═══ Data shown ═══

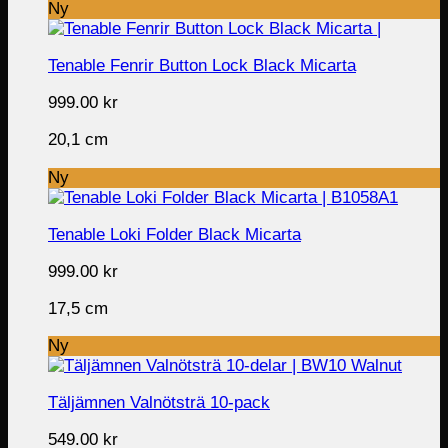
Ny
Tenable Fenrir Button Lock Black Micarta
999.00
kr
20,1 cm
Ny
Tenable Loki Folder Black Micarta
999.00
kr
17,5 cm
Ny
Täljämnen Valnötsträ 10-pack
549.00
kr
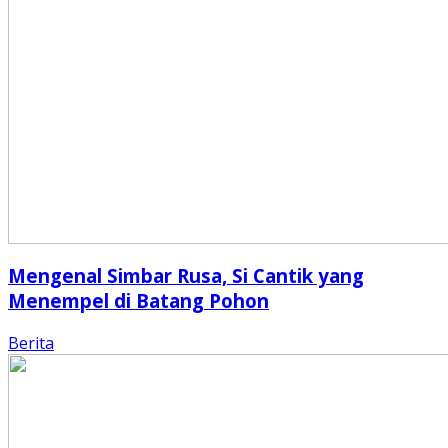
Mengenal Simbar Rusa, Si Cantik yang
Menempel di Batang Pohon
Berita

═══

## Instructions for the task
Check each line of the listing for "Tenable", and copy the ones that hold it.

## Exercise answer
Tenable Fenrir Button Lock Black Micarta
Tenable Loki Folder Black Micarta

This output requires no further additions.